Ringelnatzsiedlung: Aufwändige Erneuerung der Fernwärmeleitung

Im Dauereinsatz nicht bewährt

08.02.2019, Birgitt Eltzel

Fotos: Birgitt Eltzel

Biesdorf. Die vor knapp 24 Jahren bezogene Joachim-Ringelnatz-Siedlung in Biesdorf-Nord gilt als eine der hübschesten Siedlungen in Ost-Berlin, die in den 1990er-Jahren entstanden. Mit ihren Tonnendächern und den Mietergärten vor allen Häusern, besonders aber mit ihren großzügigen und schön bepflanzten Innenhöfen, durch die sogar ein künstlich angelegter Bach verläuft, ist sie ein Hingucker. Doch jetzt ist bereits mehr als ein Drittel der Grünanlage aufgewühlt, tiefe Gräben und Erdhaufen bestimmen das Bild. Denn der Energieversorger Vattenfall erneuert aufwändig die erst vor 25 Jahren verlegte Fernwärmeleitung.

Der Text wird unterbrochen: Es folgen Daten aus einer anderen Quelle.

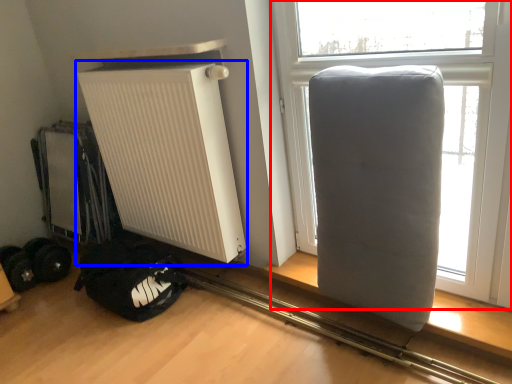 Question: Which of the following is the farthest to the observer, window (highlighted by a red box) or radiator (highlighted by a blue box)?

Choices:
 (A) window
 (B) radiator

Answer: (B)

Kein Zusammenhang mit neuem Siedlungsteil

In der Siedlung geht das Gerücht um, das hänge mit dem Bau der sogenannten Ringelnatz-Siedlung Süd zusammen, neuen Wohnhäusern zwischen Cecilien- und Joachim-Ringelnatz-Straße. Das Bauprojekt, über das wir u.a. hier berichteten, ist teilweise bereits fertiggestellt. Die letzten Mieter sollen im Frühjahr in die 299 Wohnungen einziehen können. Sowohl von Vattenfall als auch vom Vermieter Degewo erhielt LiMa+ auf entsprechende Anfragen die Antwort, der Austausch der Fernwärmeleitung habe nichts mit dem Bau des neuen Siedlungsteils zu tun.

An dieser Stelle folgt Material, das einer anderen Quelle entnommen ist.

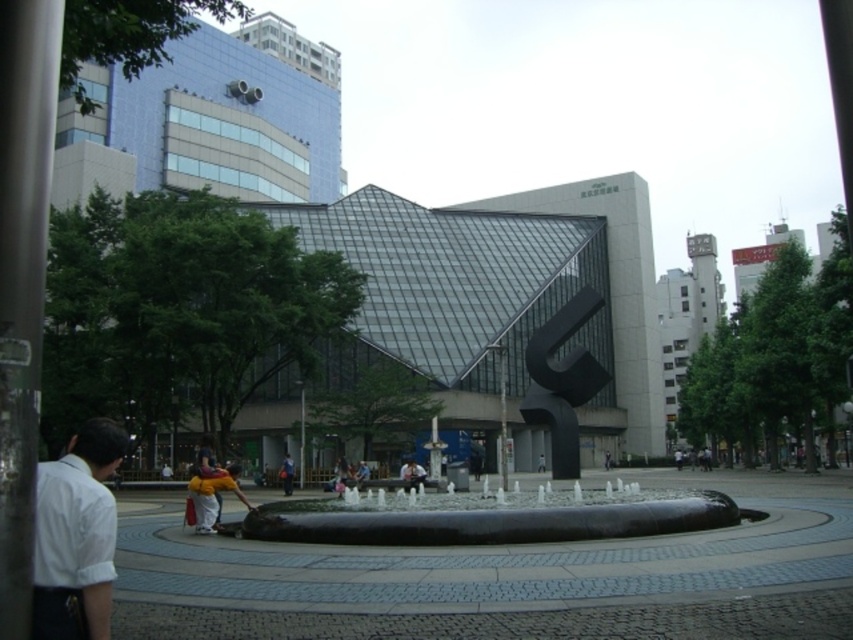 Question: Can you confirm if black polished stone fountain at center is positioned to the right of black polished water feature at center?

Choices:
 (A) no
 (B) yes

Answer: (B)

Question: Which point is closer to the camera taking this photo?

Choices:
 (A) (474, 516)
 (B) (289, 465)
 (C) (33, 588)
 (D) (474, 520)

Answer: (C)

Question: Is yellow fabric jacket at lower left to the left of yellow fabric jacket at center from the viewer's perspective?

Choices:
 (A) no
 (B) yes

Answer: (A)

Question: Which point is farther to the camera?

Choices:
 (A) yellow fabric jacket at lower left
 (B) yellow fabric jacket at center
 (C) white matte shirt at lower left
 (D) black polished stone fountain at center

Answer: (B)

Question: Is black polished water feature at center to the left of white matte shirt at lower left from the viewer's perspective?

Choices:
 (A) no
 (B) yes

Answer: (A)

Question: Among these points, which one is farthest from the camera?

Choices:
 (A) pyautogui.click(x=631, y=528)
 (B) pyautogui.click(x=440, y=524)

Answer: (A)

Rohrleitungen werden komplett ausgetauscht

Laut Vattenfall-Sprecher Olaf Weidner wurden bei der Errichtung der Ringelnatzsiedlung 1993 neuartige Materialien für die Wärmeversorgung eingesetzt, „die sich danach im Dauereinsatz nicht bewährt haben“. Den Hersteller gebe es mittlerweile nicht mehr. Wegen inzwischen immer häufiger auftretenden, zeit- und kostenintensiven Reparaturen sei beschlossen worden, die vorhandenen Rohrleitungen komplett auszutauschen. Beim damals verbauten Material handelte es sich um eine sogenannte Aquawarm-Rohrleitung (Kupferrohr), für die es heute keine Ersatzteile mehr gibt. In Berlin wurde dieses Material nur an einigen Punkten, wo entweder Neuanschlüsse oder Sanierungen stattfanden, eingesetzt. „Heute wird standardmäßig ein ‚Kunststoff-Mantelrohr’ verbaut – ein Stahlrohr, das mit Dämmmaterial umwickelt ist und zusätzlich eine komplette Kunststoffummantelung als zusätzliche Wärmedämmung erhält. Dieses Rohr ist seit langem im Einsatz und hat sich in der Fernwärmeversorgung deutschlandweit bewährt,“ so der Vattenfall-Sprecher. Zu den Kosten der Baumaßnahme wollte sich Vattenfall aus Wettbewerbsgründen nicht äußern.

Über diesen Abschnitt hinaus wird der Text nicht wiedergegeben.